- Instructions to follow -
The word "Lumix" marks the lines to keep; find each one in the data and copy it.
· · · · · · ·
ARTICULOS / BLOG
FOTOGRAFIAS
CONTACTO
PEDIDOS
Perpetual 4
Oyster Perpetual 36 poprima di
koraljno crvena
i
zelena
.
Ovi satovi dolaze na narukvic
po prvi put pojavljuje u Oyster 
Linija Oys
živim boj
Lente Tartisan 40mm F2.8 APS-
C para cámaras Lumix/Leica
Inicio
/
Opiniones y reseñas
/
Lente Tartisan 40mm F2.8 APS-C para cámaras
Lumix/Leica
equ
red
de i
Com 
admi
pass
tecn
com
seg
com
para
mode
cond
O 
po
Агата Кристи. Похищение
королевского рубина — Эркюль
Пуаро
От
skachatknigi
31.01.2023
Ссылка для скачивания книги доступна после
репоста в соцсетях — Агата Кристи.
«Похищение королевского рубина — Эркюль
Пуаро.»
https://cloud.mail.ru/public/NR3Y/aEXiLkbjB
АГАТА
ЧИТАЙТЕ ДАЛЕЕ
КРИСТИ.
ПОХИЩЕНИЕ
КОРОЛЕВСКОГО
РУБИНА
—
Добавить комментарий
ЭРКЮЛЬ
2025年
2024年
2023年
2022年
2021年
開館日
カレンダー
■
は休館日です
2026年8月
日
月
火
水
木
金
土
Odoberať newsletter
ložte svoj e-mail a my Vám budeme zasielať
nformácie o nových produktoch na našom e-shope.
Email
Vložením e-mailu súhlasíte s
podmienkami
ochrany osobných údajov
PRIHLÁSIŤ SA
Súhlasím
· · · · · · ·
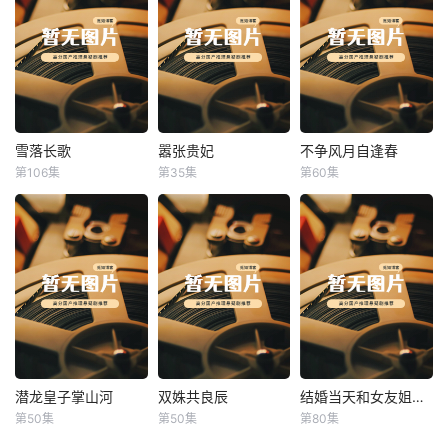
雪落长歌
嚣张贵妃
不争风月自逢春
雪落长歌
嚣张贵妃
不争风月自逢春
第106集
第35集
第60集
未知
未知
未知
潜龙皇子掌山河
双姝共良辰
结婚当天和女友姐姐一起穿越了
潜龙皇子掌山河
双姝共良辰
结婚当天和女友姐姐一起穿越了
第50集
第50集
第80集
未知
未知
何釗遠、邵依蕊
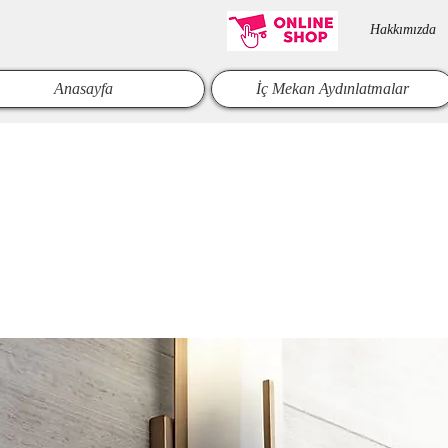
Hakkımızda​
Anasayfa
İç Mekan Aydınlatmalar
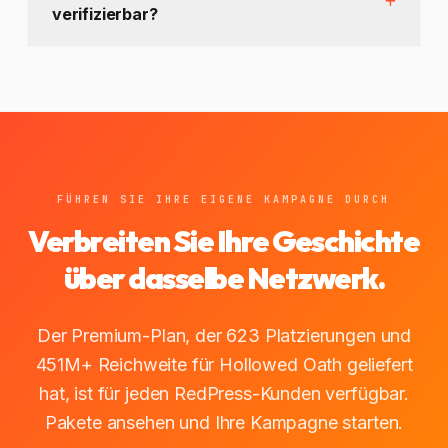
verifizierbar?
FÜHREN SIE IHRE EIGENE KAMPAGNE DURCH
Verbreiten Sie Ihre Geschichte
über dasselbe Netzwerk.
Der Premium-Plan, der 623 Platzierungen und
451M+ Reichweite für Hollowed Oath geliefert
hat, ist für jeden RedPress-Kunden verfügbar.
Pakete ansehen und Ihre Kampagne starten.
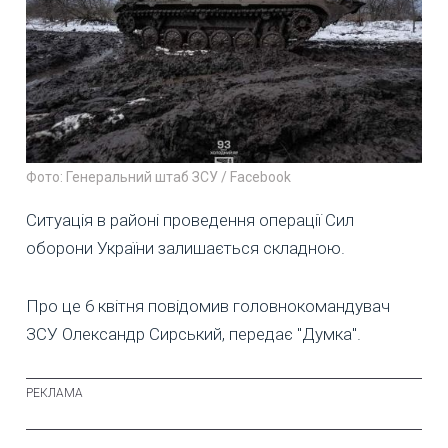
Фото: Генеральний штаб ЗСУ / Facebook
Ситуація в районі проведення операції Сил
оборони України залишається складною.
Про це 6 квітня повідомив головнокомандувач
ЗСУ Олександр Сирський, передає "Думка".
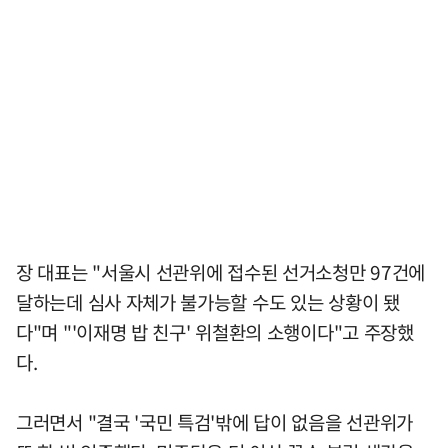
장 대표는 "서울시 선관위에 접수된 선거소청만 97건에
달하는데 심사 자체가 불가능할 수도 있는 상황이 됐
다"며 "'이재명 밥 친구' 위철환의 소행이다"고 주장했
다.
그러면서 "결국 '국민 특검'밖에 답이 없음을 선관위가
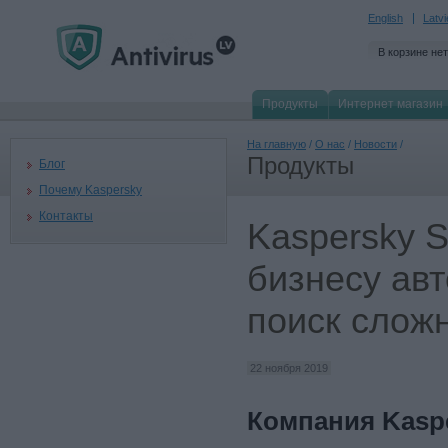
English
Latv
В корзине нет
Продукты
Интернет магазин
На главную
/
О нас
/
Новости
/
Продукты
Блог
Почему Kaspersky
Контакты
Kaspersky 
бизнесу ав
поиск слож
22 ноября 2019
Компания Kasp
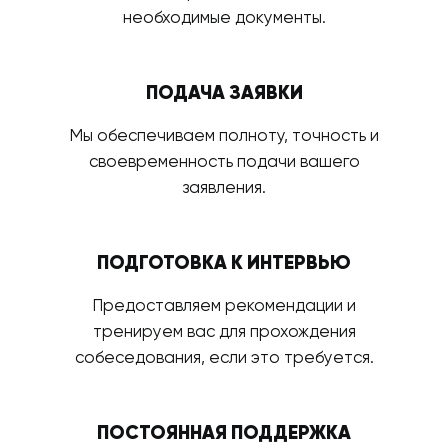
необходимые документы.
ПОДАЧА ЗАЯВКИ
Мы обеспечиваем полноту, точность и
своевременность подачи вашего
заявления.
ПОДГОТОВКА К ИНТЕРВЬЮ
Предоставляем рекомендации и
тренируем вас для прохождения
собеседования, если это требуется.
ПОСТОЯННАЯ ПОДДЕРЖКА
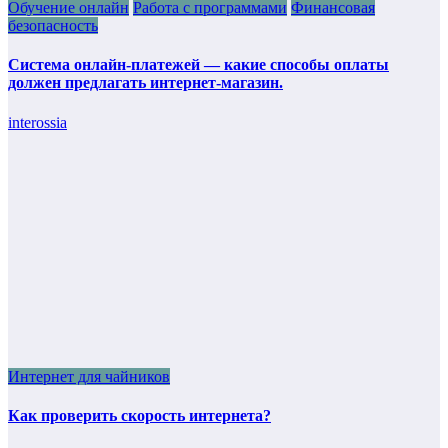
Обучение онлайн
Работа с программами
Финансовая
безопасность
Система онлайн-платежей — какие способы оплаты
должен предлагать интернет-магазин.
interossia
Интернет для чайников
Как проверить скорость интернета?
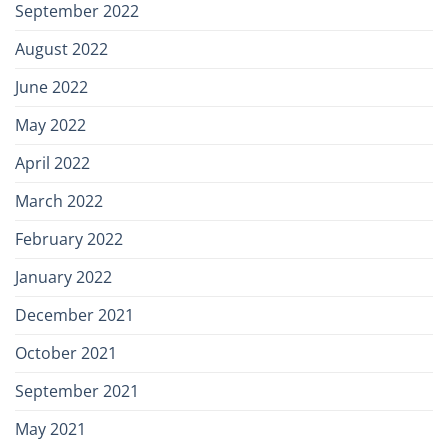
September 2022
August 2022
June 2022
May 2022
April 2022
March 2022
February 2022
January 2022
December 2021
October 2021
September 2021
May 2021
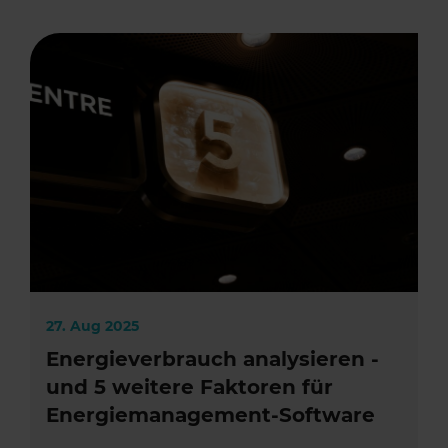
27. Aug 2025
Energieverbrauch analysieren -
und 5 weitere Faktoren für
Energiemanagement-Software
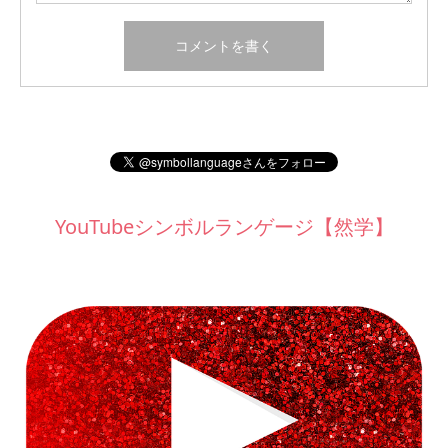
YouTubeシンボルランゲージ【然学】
· · · · · · ·
- Completed task -
C para cámaras Lumix/Leica
Lumix/Leica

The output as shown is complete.